= Maroc PME =

Maroc PME is a Moroccan public institution dedicated to supporting very small, small, and medium-sized enterprises as part of the country's economic and industrial development policies.

== History ==
The institution was established in 2002 under the name National Agency for the Promotion of Small and Medium Enterprises (ANPME) as part of Morocco's public efforts to strengthen the country's SME sector. In 2014, the agency was rebranded as Maroc PME.

In May 2026, Maroc PME signed a framework agreement with the Casablanca Stock Exchange to facilitate access for Moroccan very small, small, and medium-sized enterprises to the capital markets.

== Missions ==
Maroc PME implements public support programs for businesses, with particular emphasis on industrial SMEs and very small enterprises (VSEs).
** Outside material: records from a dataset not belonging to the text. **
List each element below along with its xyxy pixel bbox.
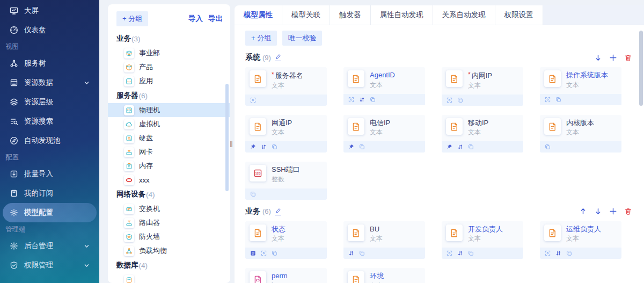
sort-icon[interactable]: [359, 97, 365, 103]
attribute-card[interactable]: 移动IP文本: [442, 115, 523, 153]
fullscreen-icon[interactable]: [447, 97, 452, 103]
sidebar-item-service-tree[interactable]: 服务树: [3, 54, 97, 73]
copy-icon[interactable]: [555, 97, 561, 103]
sort-icon[interactable]: [261, 144, 267, 150]
unique-check-button[interactable]: 唯一校验: [282, 31, 322, 46]
add-attribute-icon[interactable]: [609, 207, 617, 215]
tab-4[interactable]: 属性自动发现: [371, 5, 433, 25]
sort-icon[interactable]: [457, 250, 463, 256]
copy-icon[interactable]: [359, 144, 365, 150]
model-item[interactable]: 交换机: [108, 202, 230, 216]
fullscreen-icon[interactable]: [545, 250, 551, 256]
fullscreen-icon[interactable]: [447, 250, 452, 256]
pin-icon[interactable]: [348, 144, 354, 150]
move-group-down-icon[interactable]: [594, 207, 602, 215]
model-item[interactable]: [108, 273, 230, 283]
delete-group-icon[interactable]: [624, 54, 632, 62]
panel-resize-handle[interactable]: ‖: [230, 140, 233, 149]
sidebar-item-dashboard[interactable]: 仪表盘: [3, 20, 97, 40]
sidebar-item-admin-gear[interactable]: 后台管理: [3, 236, 97, 256]
sort-icon[interactable]: [457, 144, 463, 150]
fullscreen-icon[interactable]: [250, 97, 256, 103]
main-panel-scrollbar[interactable]: [639, 31, 643, 106]
attribute-card[interactable]: 状态文本: [245, 221, 327, 259]
attribute-card[interactable]: 环境文本: [343, 268, 425, 283]
model-item[interactable]: 硬盘: [108, 131, 230, 145]
attribute-card[interactable]: 运维负责人文本: [540, 221, 621, 259]
attribute-card[interactable]: 开发负责人文本: [442, 221, 523, 259]
move-group-up-icon[interactable]: [579, 207, 587, 215]
model-item[interactable]: 防火墙: [108, 230, 230, 244]
sidebar-item-resource-data[interactable]: 资源数据: [3, 73, 97, 92]
add-attribute-icon[interactable]: [609, 54, 617, 62]
model-item[interactable]: 内存: [108, 159, 230, 173]
copy-icon[interactable]: [468, 250, 474, 256]
attribute-card[interactable]: *服务器名文本: [245, 67, 327, 106]
model-item[interactable]: 物理机: [108, 103, 230, 117]
sidebar-item-discovery[interactable]: 自动发现池: [3, 131, 97, 150]
model-item[interactable]: 网卡: [108, 145, 230, 159]
attribute-card[interactable]: 网通IP文本: [245, 115, 327, 153]
fullscreen-icon[interactable]: [545, 97, 551, 103]
move-group-down-icon[interactable]: [594, 54, 602, 62]
model-item[interactable]: 产品: [108, 60, 230, 74]
delete-group-icon[interactable]: [624, 207, 632, 215]
model-item[interactable]: 负载均衡: [108, 244, 230, 258]
attribute-card[interactable]: AgentID文本: [343, 67, 425, 106]
attribute-card[interactable]: permjson: [245, 268, 327, 283]
copy-icon[interactable]: [272, 250, 277, 256]
sidebar-item-layers[interactable]: 资源层级: [3, 92, 97, 112]
sidebar-item-subscription[interactable]: 我的订阅: [3, 184, 97, 203]
attribute-card[interactable]: 操作系统版本文本: [540, 67, 621, 106]
attribute-name-text: 运维负责人: [566, 225, 601, 233]
copy-icon[interactable]: [457, 97, 463, 103]
export-link[interactable]: 导出: [208, 14, 223, 24]
copy-icon[interactable]: [468, 144, 474, 150]
tab-5[interactable]: 关系自动发现: [433, 5, 495, 25]
model-item-label: 硬盘: [139, 133, 153, 143]
list-icon[interactable]: [250, 250, 256, 256]
attribute-card[interactable]: BU文本: [343, 221, 425, 259]
attribute-card[interactable]: 123SSH端口整数: [245, 162, 327, 200]
model-item[interactable]: 事业部: [108, 46, 230, 60]
copy-icon[interactable]: [545, 144, 551, 150]
main-panel: 模型属性模型关联触发器属性自动发现关系自动发现权限设置 + 分组 唯一校验 系统…: [235, 5, 644, 283]
attribute-name-text: 服务器名: [275, 71, 303, 79]
import-link[interactable]: 导入: [188, 14, 203, 24]
tab-1[interactable]: 模型属性: [235, 5, 282, 25]
sidebar-item-resource-search[interactable]: 资源搜索: [3, 112, 97, 131]
copy-icon[interactable]: [566, 250, 572, 256]
edit-group-icon[interactable]: [275, 208, 281, 215]
attribute-card-text: AgentID文本: [370, 70, 395, 90]
sort-icon[interactable]: [555, 250, 561, 256]
tab-3[interactable]: 触发器: [330, 5, 371, 25]
sidebar-item-screen[interactable]: 大屏: [3, 1, 97, 20]
add-group-button[interactable]: + 分组: [116, 11, 148, 26]
copy-icon[interactable]: [370, 97, 376, 103]
attribute-card[interactable]: 内核版本文本: [540, 115, 621, 153]
attribute-card[interactable]: 电信IP文本: [343, 115, 425, 153]
model-panel-scrollbar[interactable]: [225, 84, 229, 191]
pin-icon[interactable]: [447, 144, 452, 150]
model-item[interactable]: 路由器: [108, 216, 230, 230]
fullscreen-icon[interactable]: [261, 250, 267, 256]
pin-icon[interactable]: [250, 144, 256, 150]
attribute-card-text: 运维负责人文本: [566, 224, 601, 244]
model-item[interactable]: 应用: [108, 74, 230, 88]
fullscreen-icon[interactable]: [348, 97, 354, 103]
copy-icon[interactable]: [359, 250, 365, 256]
model-item[interactable]: xxx: [108, 173, 230, 187]
attribute-card[interactable]: *内网IP文本: [442, 67, 523, 106]
attribute-name: 状态: [272, 225, 286, 234]
sidebar-item-batch-import[interactable]: 批量导入: [3, 164, 97, 184]
sidebar-item-model-config[interactable]: 模型配置: [3, 203, 97, 222]
model-item[interactable]: 虚拟机: [108, 117, 230, 131]
add-attribute-group-button[interactable]: + 分组: [245, 31, 277, 46]
sidebar-item-permission-shield[interactable]: 权限管理: [3, 256, 97, 275]
tab-6[interactable]: 权限设置: [495, 5, 543, 25]
copy-icon[interactable]: [272, 144, 277, 150]
sort-icon[interactable]: [348, 250, 354, 256]
copy-icon[interactable]: [250, 191, 256, 197]
tab-2[interactable]: 模型关联: [282, 5, 330, 25]
edit-group-icon[interactable]: [275, 54, 281, 61]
Its activities are aimed at assisting companies with development, modernization, investment, innovation, digital transformation, and competitiveness improvement projects.

Its main areas of intervention include:

- supporting SMEs in their investment projects;
- assisting with the modernization and transformation of businesses;
- promoting innovation, digitalization, and competitiveness improvement;
- supporting companies in their export development;
- implementing sector-specific programs and public support mechanisms;
- strengthening industrial integration and the upgrading of Moroccan companies.
Maroc PME provides both technical and financial support, often in collaboration with public and private sector partners. The agency also organizes meetings, regional outreach events, and information programs to help businesses better understand and access available government support schemes.